#### [About this exercise]
Give back exactly the lines from the one that includes "Din indkøbskurv er tom (942, 84)" to the last line below, both included, and no further lines.

(Dataset items)
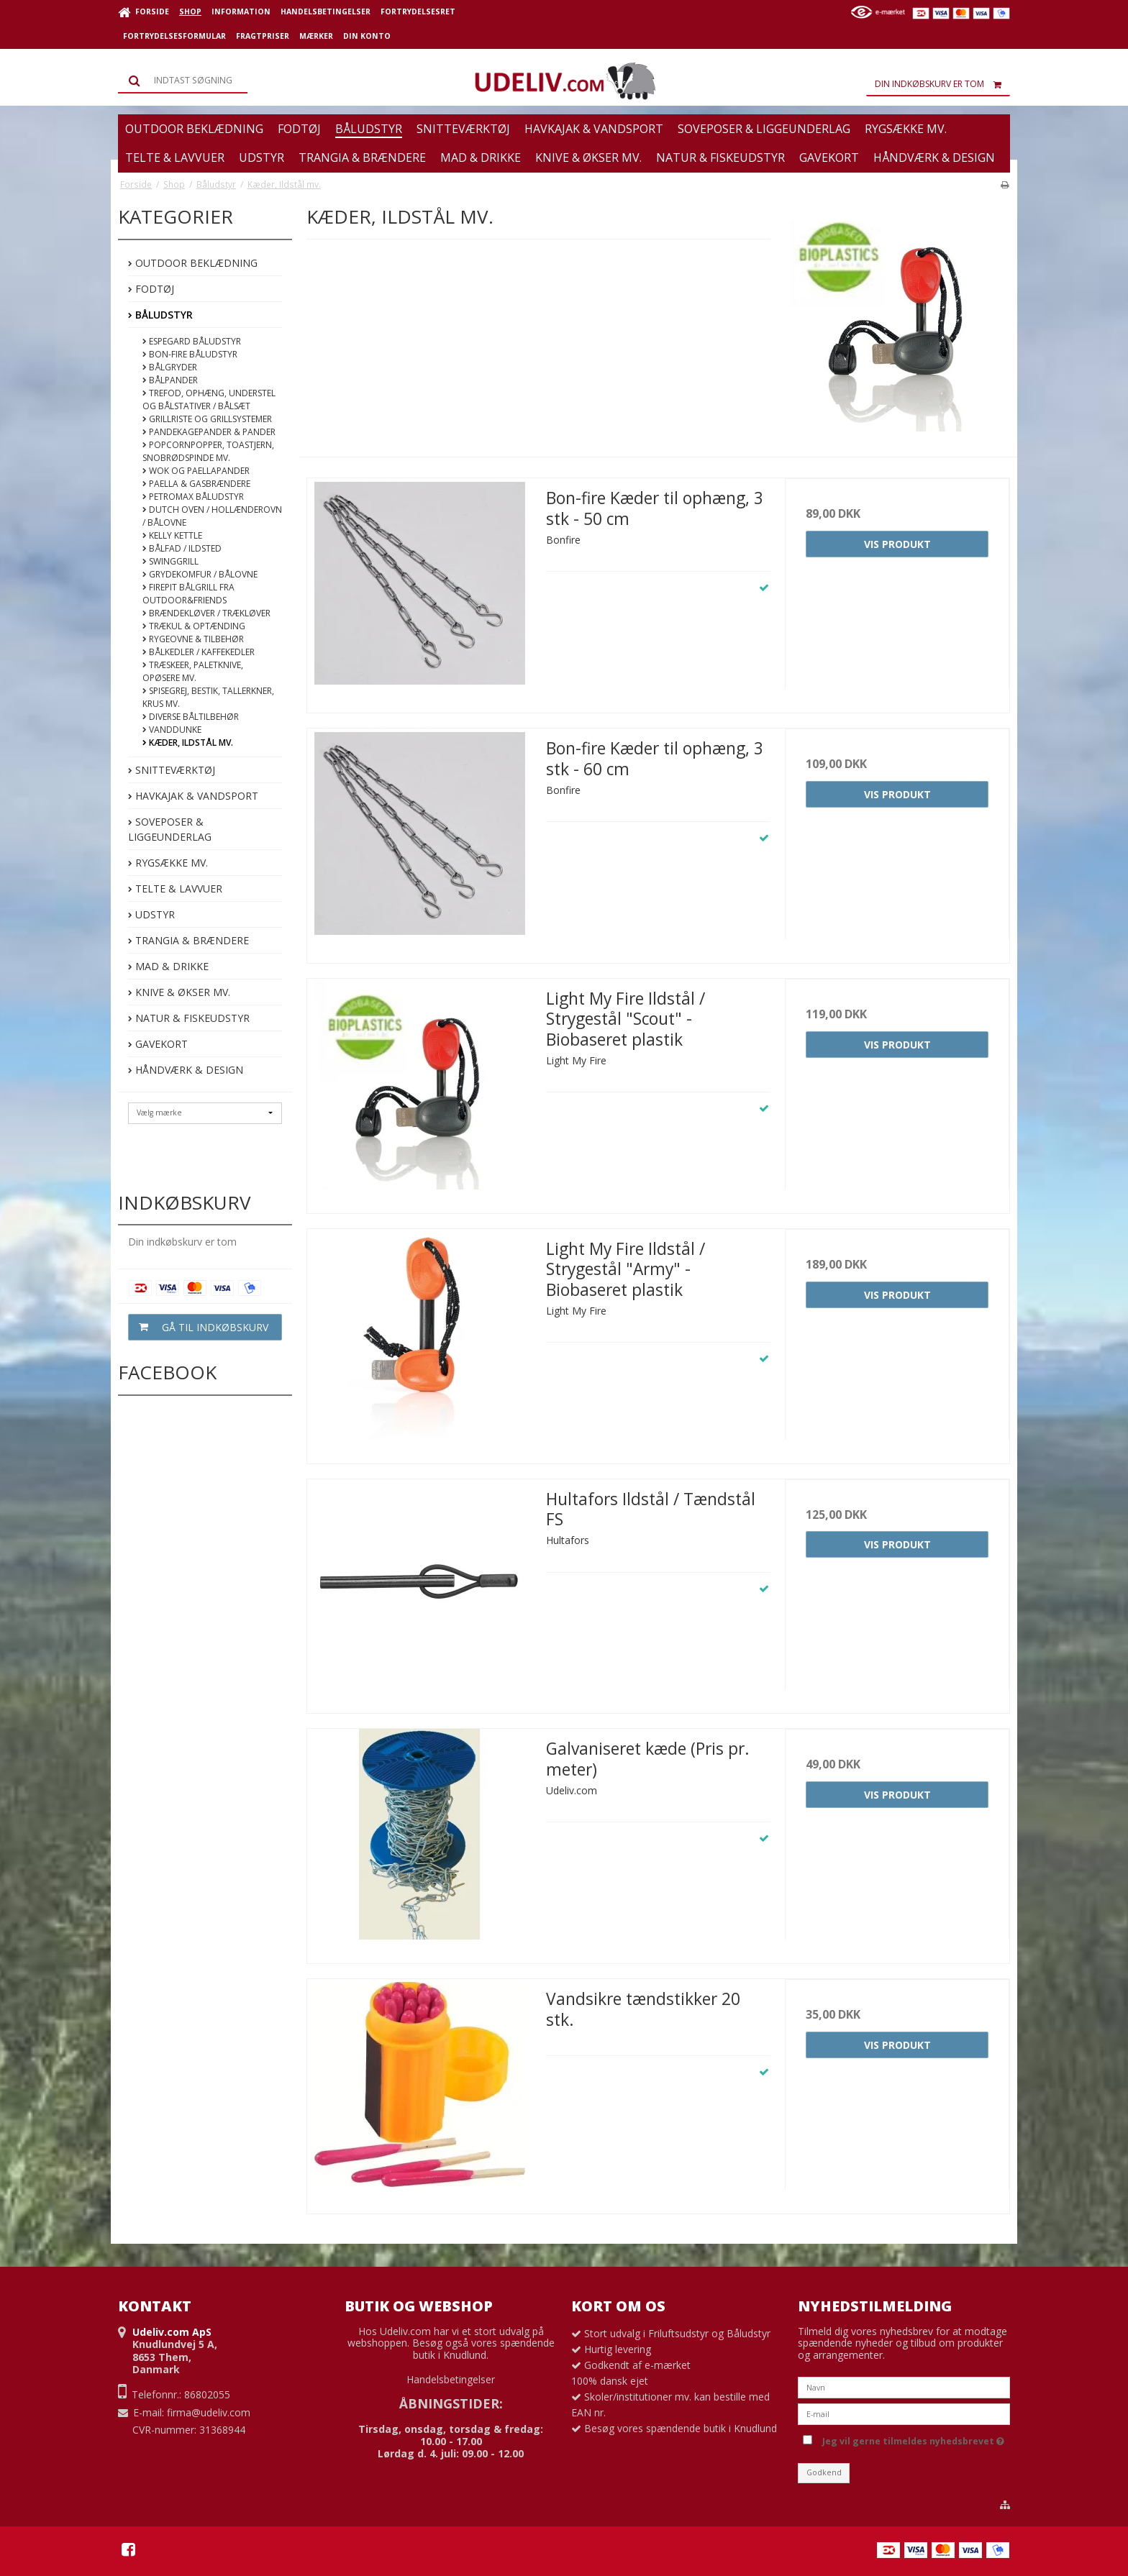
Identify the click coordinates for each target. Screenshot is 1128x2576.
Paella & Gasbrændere (196, 484)
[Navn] (904, 2386)
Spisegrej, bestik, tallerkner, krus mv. (208, 697)
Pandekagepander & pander (209, 432)
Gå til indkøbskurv (198, 1327)
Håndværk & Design (185, 1070)
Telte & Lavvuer (175, 888)
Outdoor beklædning (193, 263)
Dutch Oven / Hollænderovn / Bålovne (212, 516)
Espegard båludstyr (191, 341)
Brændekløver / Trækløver (206, 613)
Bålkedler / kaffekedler (198, 652)
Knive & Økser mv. (179, 992)
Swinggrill (170, 561)
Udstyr (151, 914)
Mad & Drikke (168, 966)
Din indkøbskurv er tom (942, 84)
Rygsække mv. (168, 862)
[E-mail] (904, 2413)
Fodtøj (151, 289)
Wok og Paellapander (196, 471)
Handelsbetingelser (450, 2379)
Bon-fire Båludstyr (189, 354)
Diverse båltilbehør (190, 717)
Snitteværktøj (171, 770)
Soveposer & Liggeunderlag (170, 829)
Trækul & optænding (193, 626)
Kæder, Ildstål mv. (187, 742)
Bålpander (170, 380)
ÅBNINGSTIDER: (451, 2403)
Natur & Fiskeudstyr (189, 1018)
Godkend (824, 2472)
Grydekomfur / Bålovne (200, 574)
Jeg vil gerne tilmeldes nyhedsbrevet (913, 2438)
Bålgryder (169, 367)
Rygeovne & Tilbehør (193, 639)
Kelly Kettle (172, 535)
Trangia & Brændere (188, 940)
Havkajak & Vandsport (193, 796)
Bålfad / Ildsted (182, 548)
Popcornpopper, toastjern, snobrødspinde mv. (208, 451)
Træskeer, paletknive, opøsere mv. (192, 671)
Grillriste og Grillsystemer (207, 419)
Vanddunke (171, 729)
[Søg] (182, 80)
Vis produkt (897, 544)
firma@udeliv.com (208, 2412)
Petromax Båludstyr (193, 496)
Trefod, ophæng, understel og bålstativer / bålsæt (209, 399)
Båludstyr (160, 314)
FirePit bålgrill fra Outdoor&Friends (188, 593)
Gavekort (158, 1044)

#### [Answer for this exercise]
Din indkøbskurv er tom (942, 84)
Rygsække mv. (168, 862)
[E-mail] (904, 2413)
Fodtøj (151, 289)
Wok og Paellapander (196, 471)
Handelsbetingelser (450, 2379)
Bon-fire Båludstyr (189, 354)
Diverse båltilbehør (190, 717)
Snitteværktøj (171, 770)
Soveposer & Liggeunderlag (170, 829)
Trækul & optænding (193, 626)
Kæder, Ildstål mv. (187, 742)
Bålpander (170, 380)
ÅBNINGSTIDER: (451, 2403)
Natur & Fiskeudstyr (189, 1018)
Godkend (824, 2472)
Grydekomfur / Bålovne (200, 574)
Jeg vil gerne tilmeldes nyhedsbrevet (913, 2438)
Bålgryder (169, 367)
Rygeovne & Tilbehør (193, 639)
Kelly Kettle (172, 535)
Trangia & Brændere (188, 940)
Havkajak & Vandsport (193, 796)
Bålfad / Ildsted (182, 548)
Popcornpopper, toastjern, snobrødspinde mv. (208, 451)
Træskeer, paletknive, opøsere mv. (192, 671)
Grillriste og Grillsystemer (207, 419)
Vanddunke (171, 729)
[Søg] (182, 80)
Vis produkt (897, 544)
firma@udeliv.com (208, 2412)
Petromax Båludstyr (193, 496)
Trefod, ophæng, understel og bålstativer / bålsæt (209, 399)
Båludstyr (160, 314)
FirePit bålgrill fra Outdoor&Friends (188, 593)
Gavekort (158, 1044)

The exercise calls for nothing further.